:: Exercise brief ::
Go through the records below and return each line that has "fellépés" in it.

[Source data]
◆ ◆ ◆

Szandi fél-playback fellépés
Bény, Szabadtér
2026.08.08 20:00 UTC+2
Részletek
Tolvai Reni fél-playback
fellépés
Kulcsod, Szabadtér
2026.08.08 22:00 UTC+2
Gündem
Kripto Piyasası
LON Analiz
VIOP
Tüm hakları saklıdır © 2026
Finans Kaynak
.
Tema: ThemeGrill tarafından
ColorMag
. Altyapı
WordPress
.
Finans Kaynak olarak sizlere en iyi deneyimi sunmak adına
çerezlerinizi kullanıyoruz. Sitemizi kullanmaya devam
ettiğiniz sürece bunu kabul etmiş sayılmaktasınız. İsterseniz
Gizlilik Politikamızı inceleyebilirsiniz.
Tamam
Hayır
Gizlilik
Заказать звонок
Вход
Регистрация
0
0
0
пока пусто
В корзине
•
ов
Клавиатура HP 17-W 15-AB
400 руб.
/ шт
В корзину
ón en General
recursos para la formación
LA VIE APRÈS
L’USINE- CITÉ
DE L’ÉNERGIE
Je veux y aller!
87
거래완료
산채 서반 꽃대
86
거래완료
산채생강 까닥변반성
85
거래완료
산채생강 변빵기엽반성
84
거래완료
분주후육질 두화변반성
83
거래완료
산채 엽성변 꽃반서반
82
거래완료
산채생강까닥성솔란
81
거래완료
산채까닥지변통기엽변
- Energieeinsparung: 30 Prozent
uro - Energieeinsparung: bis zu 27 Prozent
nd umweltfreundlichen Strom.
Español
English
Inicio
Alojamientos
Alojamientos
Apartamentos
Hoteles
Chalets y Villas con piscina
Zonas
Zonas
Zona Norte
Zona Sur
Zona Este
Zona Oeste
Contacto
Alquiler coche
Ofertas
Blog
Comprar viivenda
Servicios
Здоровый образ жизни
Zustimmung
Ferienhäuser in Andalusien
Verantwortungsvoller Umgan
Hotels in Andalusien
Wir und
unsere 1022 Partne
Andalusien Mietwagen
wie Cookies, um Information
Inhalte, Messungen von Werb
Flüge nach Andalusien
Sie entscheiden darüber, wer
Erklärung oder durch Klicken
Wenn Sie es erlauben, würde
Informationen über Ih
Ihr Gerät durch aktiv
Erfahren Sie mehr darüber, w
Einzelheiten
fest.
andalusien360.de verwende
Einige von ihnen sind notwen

◆ ◆ ◆

:: Answer for this exercise ::
Szandi fél-playback fellépés
fellépés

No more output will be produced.